● **Problem to solve**: Word for word, copy the lines beginning at the one with "Versandkosten" and ending at the last line below; pictures stay out.

● **Data shown**:

>>>>>

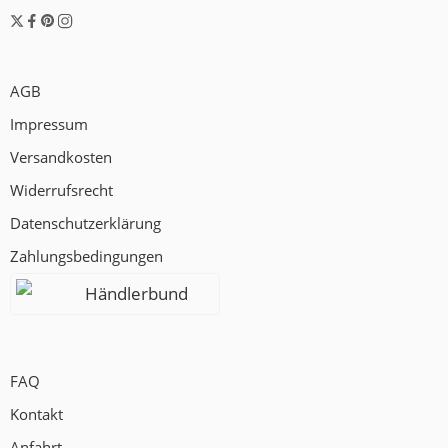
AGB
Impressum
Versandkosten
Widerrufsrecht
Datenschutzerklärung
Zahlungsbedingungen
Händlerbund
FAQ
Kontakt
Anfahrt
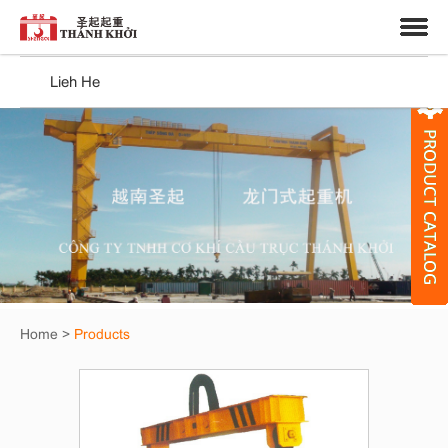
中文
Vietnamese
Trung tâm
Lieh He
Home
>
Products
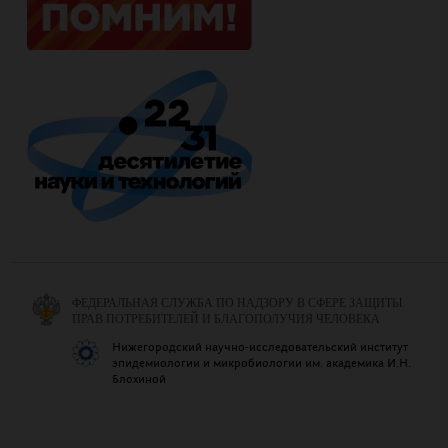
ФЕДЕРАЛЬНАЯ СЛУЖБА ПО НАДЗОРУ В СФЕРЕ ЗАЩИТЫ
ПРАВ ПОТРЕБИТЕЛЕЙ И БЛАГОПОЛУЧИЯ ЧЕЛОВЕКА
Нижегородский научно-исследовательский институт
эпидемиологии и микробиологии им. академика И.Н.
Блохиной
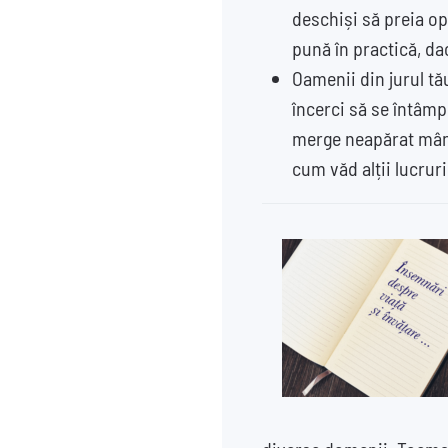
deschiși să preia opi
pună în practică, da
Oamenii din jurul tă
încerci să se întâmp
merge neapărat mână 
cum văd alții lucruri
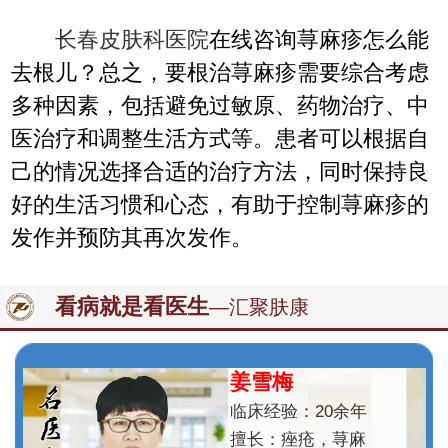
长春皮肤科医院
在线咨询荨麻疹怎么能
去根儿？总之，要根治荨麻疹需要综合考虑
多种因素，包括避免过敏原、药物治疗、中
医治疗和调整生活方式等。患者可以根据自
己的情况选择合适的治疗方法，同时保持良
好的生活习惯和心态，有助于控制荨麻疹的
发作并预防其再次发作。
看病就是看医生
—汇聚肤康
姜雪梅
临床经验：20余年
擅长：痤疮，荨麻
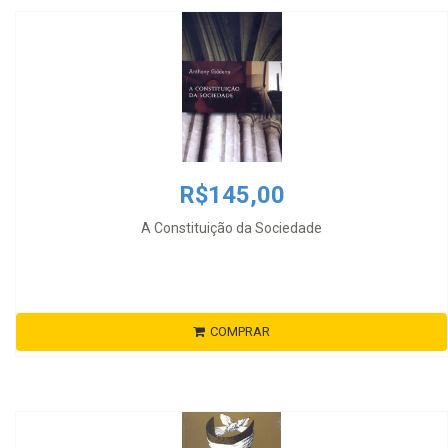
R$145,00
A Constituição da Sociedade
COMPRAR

<<<<<

● **The answer**:
Versandkosten
Widerrufsrecht
Datenschutzerklärung
Zahlungsbedingungen
Händlerbund
FAQ
Kontakt
Anfahrt
中文
Vietnamese
Trung tâm
Lieh He
Home
>
Products
ФЕДЕРАЛЬНАЯ СЛУЖБА ПО НАДЗОРУ В СФЕРЕ ЗАЩИТЫ
ПРАВ ПОТРЕБИТЕЛЕЙ И БЛАГОПОЛУЧИЯ ЧЕЛОВЕКА
Нижегородский научно-исследовательский институт
эпидемиологии и микробиологии им. академика И.Н.
Блохиной
deschiși să preia opi
pună în practică, da
Oamenii din jurul tă
încerci să se întâmp
merge neapărat mână 
cum văd alții lucruri
长春皮肤科医院
在线咨询荨麻疹怎么能
去根儿？总之，要根治荨麻疹需要综合考虑
多种因素，包括避免过敏原、药物治疗、中
医治疗和调整生活方式等。患者可以根据自
己的情况选择合适的治疗方法，同时保持良
好的生活习惯和心态，有助于控制荨麻疹的
发作并预防其再次发作。
看病就是看医生
—汇聚肤康
姜雪梅
临床经验：20余年
擅长：痤疮，荨麻
R$145,00
A Constituição da Sociedade
COMPRAR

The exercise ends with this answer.